> TASK OBJECTIVE:
Each entry below is to be restated word for word, with no pictures carried over.

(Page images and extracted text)
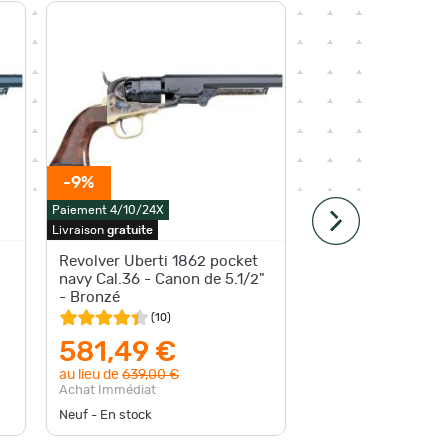
-9%
Paiement 4/10/24X
Livraison
gratuite
Paiement 4
Revolver Uberti 1862 pocket
Revolve
navy Cal.36 - Canon de 5.1/2"
Cal. 36
- Bronzé
1862 PO
(
10
)
581,49 €
650
au lieu de
639,00 €
Achat Im
Achat Immédiat
Neuf - De
Neuf - En stock
disponible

> RESPONSE:
-9%
Paiement 4/10/24X
Livraison
gratuite
Paiement 4
Revolver Uberti 1862 pocket
Revolve
navy Cal.36 - Canon de 5.1/2"
Cal. 36
- Bronzé
1862 PO
(
10
)
581,49 €
650
au lieu de
639,00 €
Achat Im
Achat Immédiat
Neuf - De
Neuf - En stock
disponible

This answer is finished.